Where are the manifestos?

Submitted by Zac Muddle on 20 November, 2019 - 11:18 Author: Rhodri Evans
British Labour Party's leader Keir Hardie's electoral manifesto from the 1906 General Election

Labour’s manifesto is due to be published on 21 November, almost halfway through the election campaign which started on 6 November and will end on 12 December.

The Tories will publish their manifesto around the end of November, more like two-thirds of the way through the campaign.

The Lib Dems, too, have not published their manifesto yet.

From all reports, the delay is not because of last-minute wrangling, but a deliberate ploy.

It seems common sense that parties should publish their manifestos at the start of the election campaign. The manifestos should be crisp summaries of what the parties have discussed, decided, and proposed over the previous months and years.
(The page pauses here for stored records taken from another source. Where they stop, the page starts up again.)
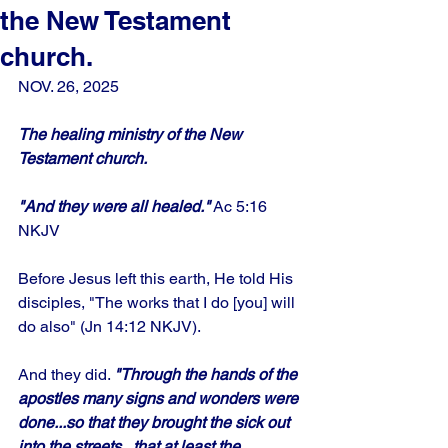
the New Testament
church.
NOV. 26, 2025
The healing ministry of the New 
Testament church.
"And they were all healed."
 Ac 5:16
NKJV
Before Jesus left this earth, He told His 
disciples, "The works that I do [you] will 
do also" (Jn 14:12 NKJV). 
And they did. 
"Through the hands of the 
apostles many signs and wonders were 
done...so that they brought the sick out 
into the streets...that at least the 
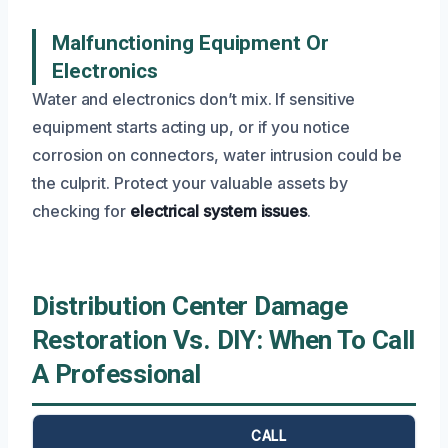
Malfunctioning Equipment Or
Electronics
Water and electronics don’t mix. If sensitive
equipment starts acting up, or if you notice
corrosion on connectors, water intrusion could be
the culprit. Protect your valuable assets by
checking for
electrical system issues
.
Distribution Center Damage
Restoration Vs. DIY: When To Call
A Professional
CALL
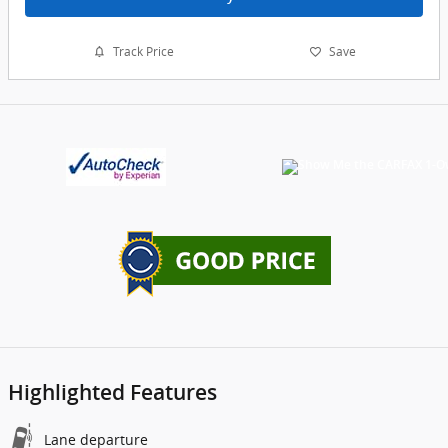
Track Price
Save
Highlighted Features
Lane departure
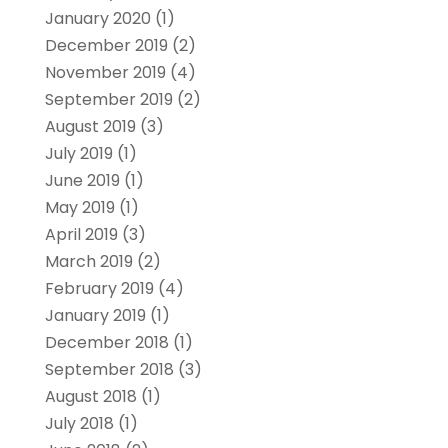
January 2020
(1)
December 2019
(2)
November 2019
(4)
September 2019
(2)
August 2019
(3)
July 2019
(1)
June 2019
(1)
May 2019
(1)
April 2019
(3)
March 2019
(2)
February 2019
(4)
January 2019
(1)
December 2018
(1)
September 2018
(3)
August 2018
(1)
July 2018
(1)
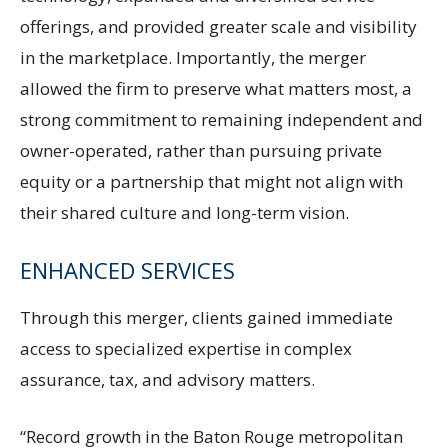
offerings, and provided greater scale and visibility
in the marketplace. Importantly, the merger
allowed the firm to preserve what matters most, a
strong commitment to remaining independent and
owner-operated, rather than pursuing private
equity or a partnership that might not align with
their shared culture and long-term vision.
ENHANCED SERVICES
Through this merger, clients gained immediate
access to specialized expertise in complex
assurance, tax, and advisory matters.
“Record growth in the Baton Rouge metropolitan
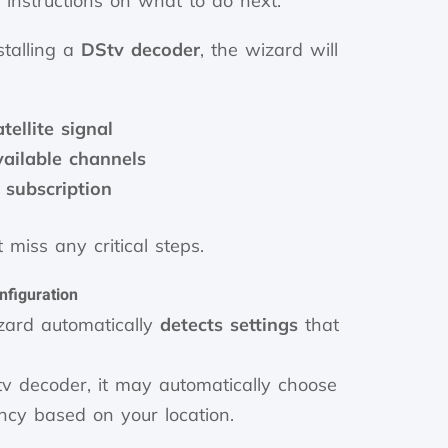
r instructions on what to do next.
talling a
DStv decoder
, the wizard will
tellite signal
vailable channels
 subscription
 miss any critical steps.
nfiguration
izard automatically
detects settings
that
v decoder, it may automatically choose
ency based on your location.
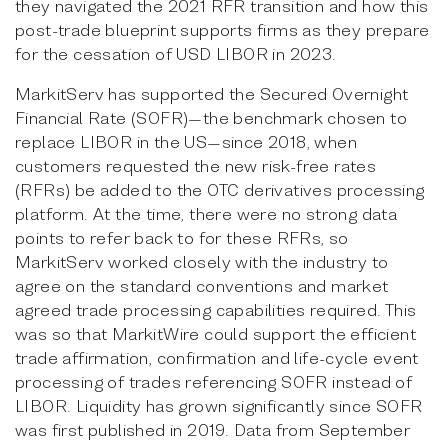
they navigated the 2021 RFR transition and how this
post-trade blueprint supports firms as they prepare
for the cessation of USD LIBOR in 2023.
MarkitServ has supported the Secured Overnight
Financial Rate (SOFR)—the benchmark chosen to
replace LIBOR in the US—since 2018, when
customers requested the new risk-free rates
(RFRs) be added to the OTC derivatives processing
platform. At the time, there were no strong data
points to refer back to for these RFRs, so
MarkitServ worked closely with the industry to
agree on the standard conventions and market
agreed trade processing capabilities required. This
was so that MarkitWire could support the efficient
trade affirmation, confirmation and life-cycle event
processing of trades referencing SOFR instead of
LIBOR. Liquidity has grown significantly since SOFR
was first published in 2019. Data from September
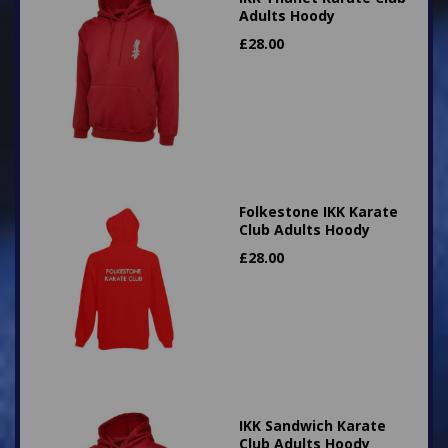
Adults Hoody
£
28.00
Folkestone IKK Karate
Club Adults Hoody
£
28.00
IKK Sandwich Karate
Club Adults Hoody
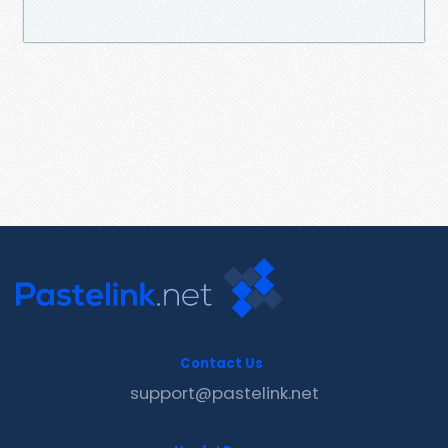
Contact Us
support@pastelink.net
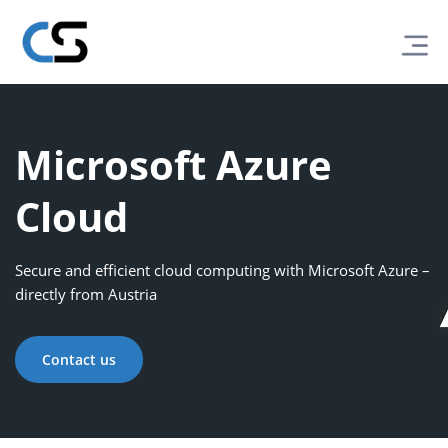
Microsoft Azure
Cloud
Secure and efficient cloud computing with Microsoft Azure –
directly from Austria
Contact us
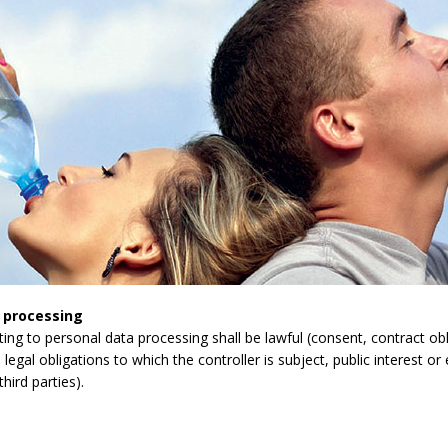
 processing
lating to personal data processing shall be lawful (consent, contract obli
legal obligations to which the controller is subject, public interest or 
third parties).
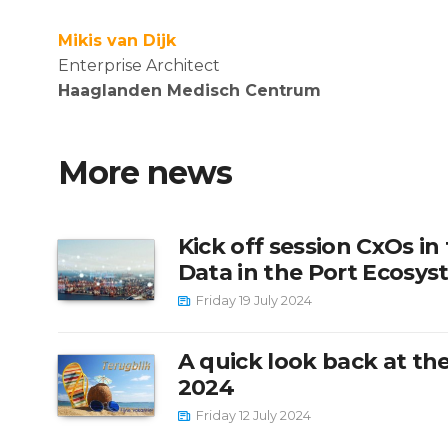
Mikis van Dijk
Enterprise Architect
Haaglanden Medisch Centrum
More news
Kick off session CxOs in
Data in the Port Ecosy
Friday 19 July 2024
A quick look back at the
2024
Friday 12 July 2024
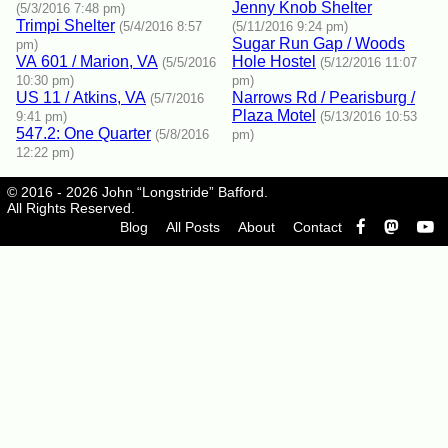
Jenny Knob Shelter
(5/3/2016 7:48 pm)
Trimpi Shelter
(5/4/2016 8:57
(5/11/2016 9:24 pm)
Sugar Run Gap / Woods
pm)
VA 601 / Marion, VA
Hole Hostel
(5/5/2016
(5/12/2016 11:07
10:30 pm)
pm)
US 11 / Atkins, VA
Narrows Rd / Pearisburg /
(5/7/2016
Plaza Motel
9:41 pm)
(5/13/2016 10:53
547.2: One Quarter
(5/8/2016
pm)
12:22 pm)
© 2016 - 2026 John “Longstride” Bafford.
All Rights Reserved.
Blog
All Posts
About
Contact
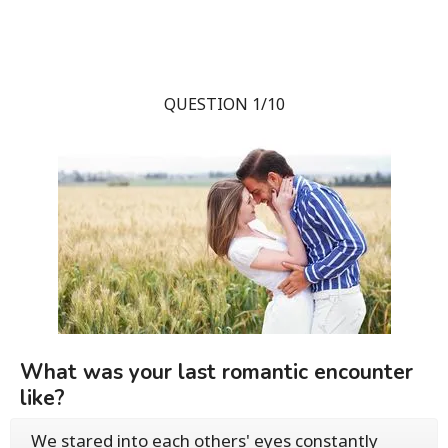
QUESTION 1/10
What was your last romantic encounter
like?
We stared into each others' eyes constantly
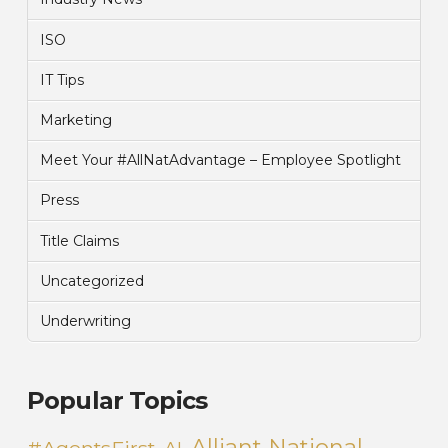
ISO
IT Tips
Marketing
Meet Your #AllNatAdvantage – Employee Spotlight
Press
Title Claims
Uncategorized
Underwriting
Popular Topics
Alliant National
#AgentsFirst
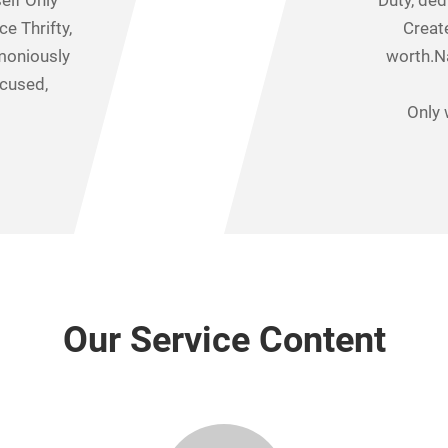
elf Only
Duty, ded
ce Thrifty,
Create
moniously
worth.N
ocused,
Only 
Our Service Content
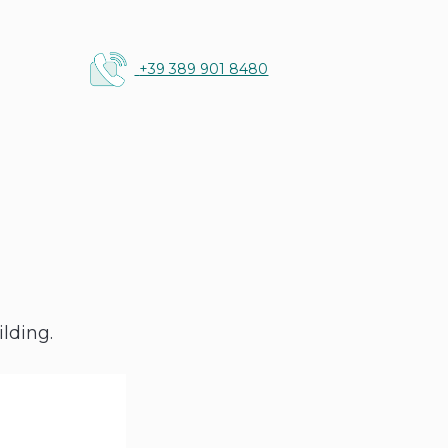
+39 389 901 8480
g
lding.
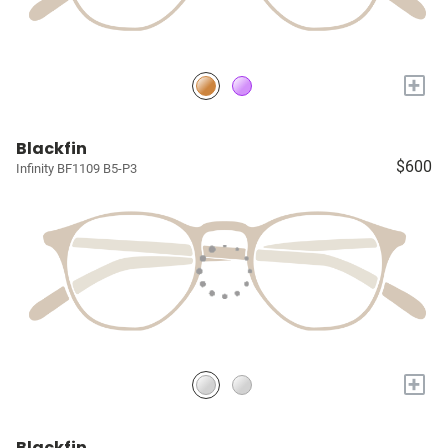
+
Blackfin
$600
Infinity BF1109 B5-P3
+
Blackfin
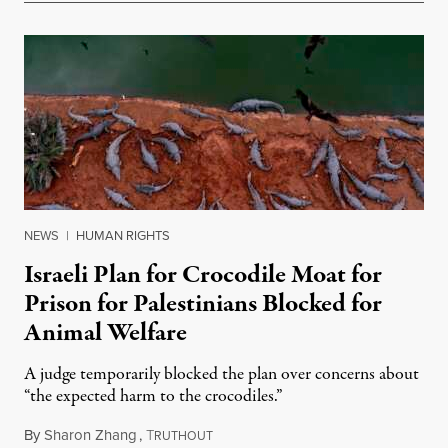
NEWS
|
HUMAN RIGHTS
Israeli Plan for Crocodile Moat for
Prison for Palestinians Blocked for
Animal Welfare
A judge temporarily blocked the plan over concerns about
“the expected harm to the crocodiles.”
By
Sharon Zhang
,
T
August 4, 2026
RUTHOUT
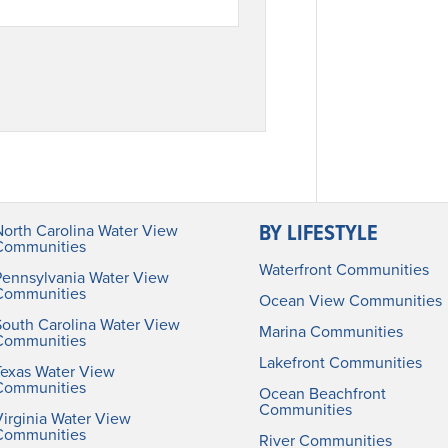
BY LIFESTYLE
North Carolina Water View
Communities
Waterfront Communities
Pennsylvania Water View
Communities
Ocean View Communities
South Carolina Water View
Marina Communities
Communities
Lakefront Communities
Texas Water View
Communities
Ocean Beachfront
Communities
irginia Water View
Communities
River Communities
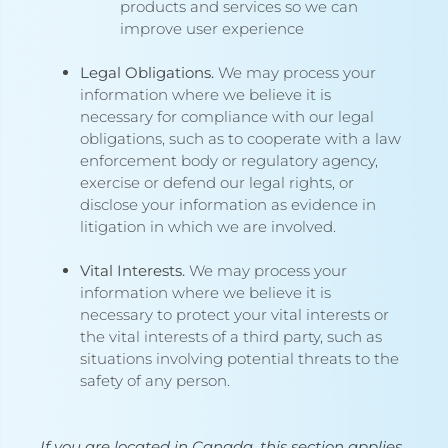
products and services so we can
improve user experience
Legal Obligations.
We may process your
information where we believe it is
necessary for compliance with our legal
obligations, such as to cooperate with a law
enforcement body or regulatory agency,
exercise or defend our legal rights, or
disclose your information as evidence in
litigation in which we are involved.
Vital Interests.
We may process your
information where we believe it is
necessary to protect your vital interests or
the vital interests of a third party, such as
situations involving potential threats to the
safety of any person.
If you are located in Canada, this section applies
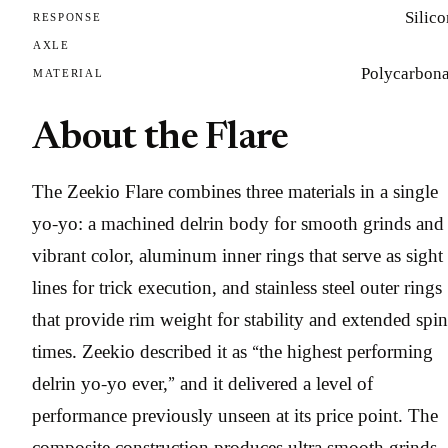
Silic
RESPONSE
AXLE
Polycarbona
MATERIAL
About the Flare
The Zeekio Flare combines three materials in a single
yo-yo: a machined delrin body for smooth grinds and
vibrant color, aluminum inner rings that serve as sight
lines for trick execution, and stainless steel outer rings
that provide rim weight for stability and extended spin
times. Zeekio described it as “the highest performing
delrin yo-yo ever,” and it delivered a level of
performance previously unseen at its price point. The
composite construction produces ultra smooth grinds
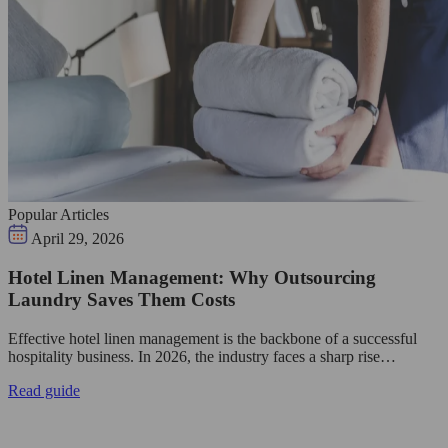
Popular Articles
April 29, 2026
Hotel Linen Management: Why Outsourcing
Laundry Saves Them Costs
Effective hotel linen management is the backbone of a successful
hospitality business. In 2026, the industry faces a sharp rise…
Read guide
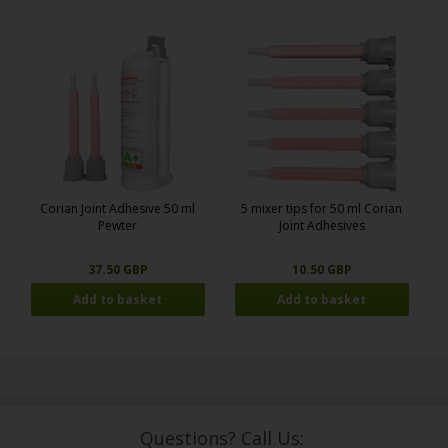
Corian Joint Adhesive 50 ml
5 mixer tips for 50 ml Corian
Pewter
Joint Adhesives
37.50 GBP
10.50 GBP
Questions? Call Us:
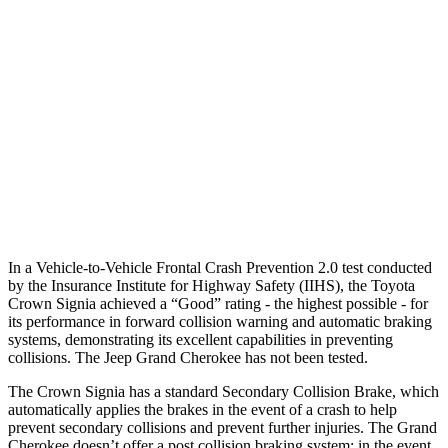
25 MPH Low beams
AVOIDED
AVOIDED
37 MPH Brights
AVOIDED
-33 MPH
Warning Issued-Brights
2.1 sec
2 sec
37 MPH Low beams
AVOIDED
-28 MPH
Warning Issued-Low beams
1.9 sec
1.6 sec
In a Vehicle-to-Vehicle Frontal Crash Prevention 2.0 test conducted
by the Insurance Institute for Highway Safety (IIHS), the Toyota
Crown Signia achieved a “Good” rating - the highest possible - for
its
performance in forward collision warning and automatic braking
systems, demonstrating its excellent capabilities in preventing
collisions. The Jeep Grand Cherokee has not been tested.
The Crown Signia has a standard Secondary Collision Brake, which
automatically applies the brakes in the event of a crash to help
prevent secondary collisions and prevent further injuries. The Grand
Cherokee doesn’t offer a post collision braking system: in the event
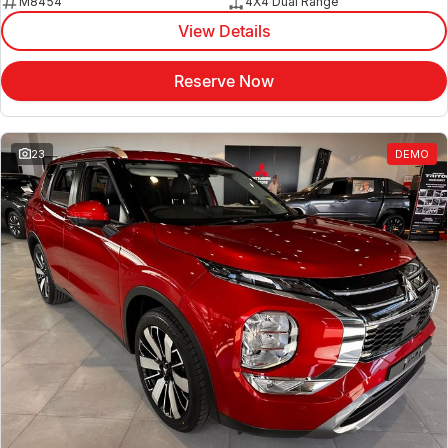
M8454
4X4 Dual Range
View Details
Reserve Now
23
DEMO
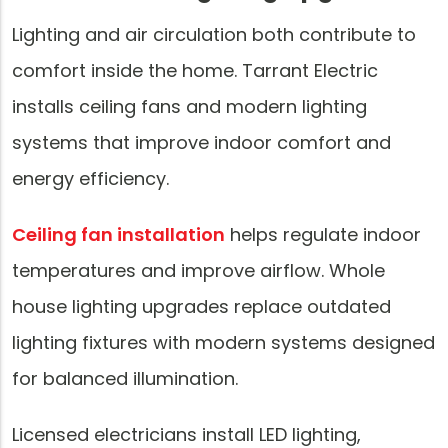
Lighting and air circulation both contribute to
comfort inside the home. Tarrant Electric
installs ceiling fans and modern lighting
systems that improve indoor comfort and
energy efficiency.
Ceiling fan installation
helps regulate indoor
temperatures and improve airflow. Whole
house lighting upgrades replace outdated
lighting fixtures with modern systems designed
for balanced illumination.
Licensed electricians install LED lighting,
That was the norm until recently.

In 1964, for example, when Labour won an election to end 13 continuous years of Tory rule, the Labour manifesto was, and was well-known to be, really a dressed-up new presentation of a (poor) policy document debated and voted through Labour Party conference three years earlier, in 1961.

Now it is the going wisdom in the political wonk-world — the little social sphere made up of politicians, advisers, lobbyists, think-tank people, etc. — that policies should be “announced” on a drip-feed during the election campaign, and all the better if they are “surprises” with little connection to the party’s previous arguments.

This is good politics only if we see political progress as coming through giving power to clever people who will surprise us with the boons they cascade down to us.

But if we see change as being pushed through essentially by a movement built “from below”, then that going wisdom is not good politics at all.